Au-delà de l’argent, Desjardins et Siparex offriront des services d’accompagnement aux entreprises qui bénéficieront d’un appui financier du fonds.


Guy Cormier explique que le premier défi, pour un entrepreneur québécois qui souhaite exporter en Europe, est de bien connaître le marché, la réglementation, les forces concurrentielles en place et les façons de faire des affaires dans ce marché de 500 millions d’habitants. L’inverse est aussi vrai pour les PME françaises qui veulent exporter en Amérique du Nord.


«L’appui au développement international des entreprises est au cœur des préoccupations de notre groupe.
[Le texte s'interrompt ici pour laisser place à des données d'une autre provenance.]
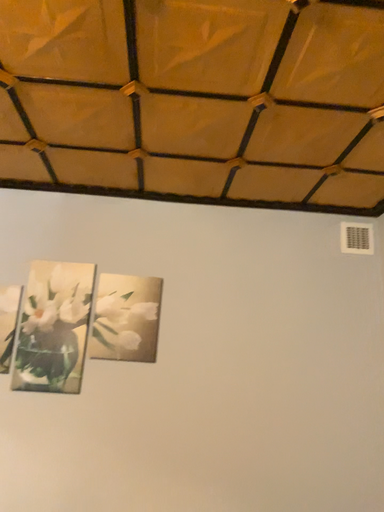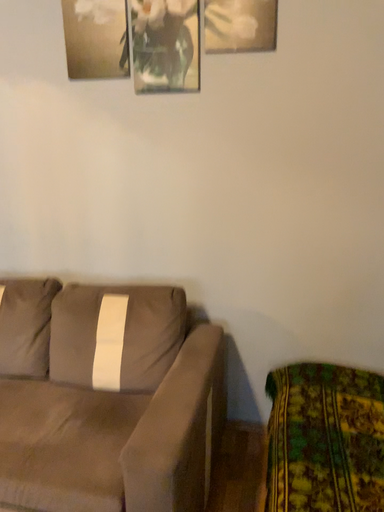 Question: How did the camera likely rotate when shooting the video?

Choices:
 (A) rotated downward
 (B) rotated upward

Answer: (A)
Le Fonds Transatlantique vient compléter l’offre d’accompagnement des entreprises du portefeuille à fort potentiel de développement vers les marchés nord-américains», a ajouté le président de Siparex, Bertrand Rambaud.
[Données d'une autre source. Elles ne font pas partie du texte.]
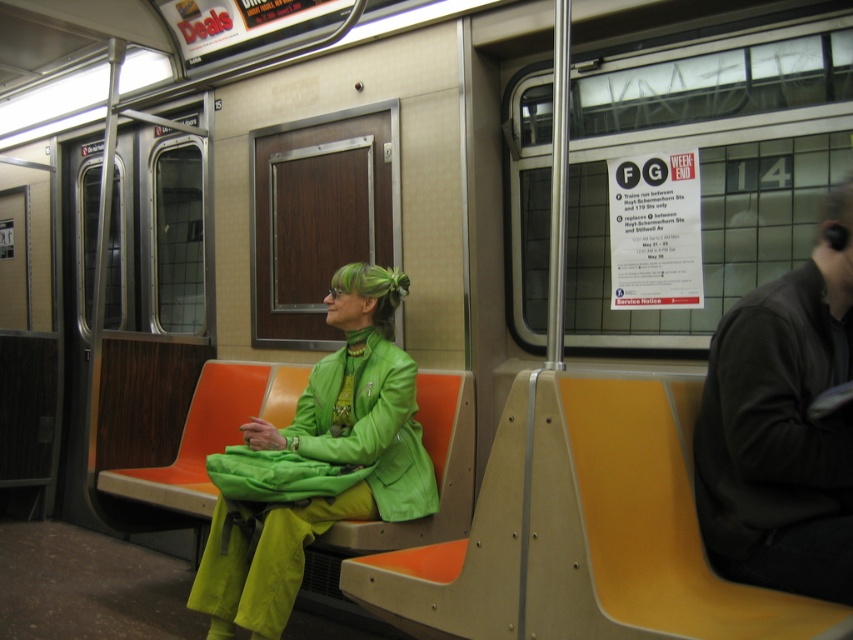 Question: Can you confirm if dark gray leather jacket at right is positioned above green matte jacket at center?

Choices:
 (A) no
 (B) yes

Answer: (B)

Question: Which of the following is the farthest from the observer?

Choices:
 (A) dark gray leather jacket at right
 (B) green matte jacket at center

Answer: (B)

Question: Among these objects, which one is nearest to the camera?

Choices:
 (A) dark gray leather jacket at right
 (B) green matte jacket at center

Answer: (A)

Question: Does dark gray leather jacket at right have a greater width compared to green matte jacket at center?

Choices:
 (A) no
 (B) yes

Answer: (A)

Question: Can you confirm if dark gray leather jacket at right is smaller than green matte jacket at center?

Choices:
 (A) yes
 (B) no

Answer: (A)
Guy Cormier insiste sur les avantages, pour Desjardins, de gérer le fonds conjointement avec Siparex. «Le premier est d'améliorer notre connaissance du marché européen. Nous voulons que nos ressources ici au Québec aient une lecture plus fine de la réalité européenne et des opportunités de marché. Avec la mise en application provisoire de l’Accord de libre-échange entre l’Union Européenne et le Canada en septembre dernier, on a accès plus facilement à un marché de 500 millions de consommateurs. Quand on voit ce qui se passe aux États-Unis, je suis convaincu du besoin pour nos entrepreneurs de se tourner vers le marché européen», dit-il.


M. Cormier ajoute que Desjardins pourrait diversifier ses investissements en regardant du côté européen.


Le Fonds Transatlantique a reçu l’appui de la banque publique d’investissement BPIFrance, d’Exportation et développement Canada (EDC) et de Capital régional et coopératif Desjardins (CRCD).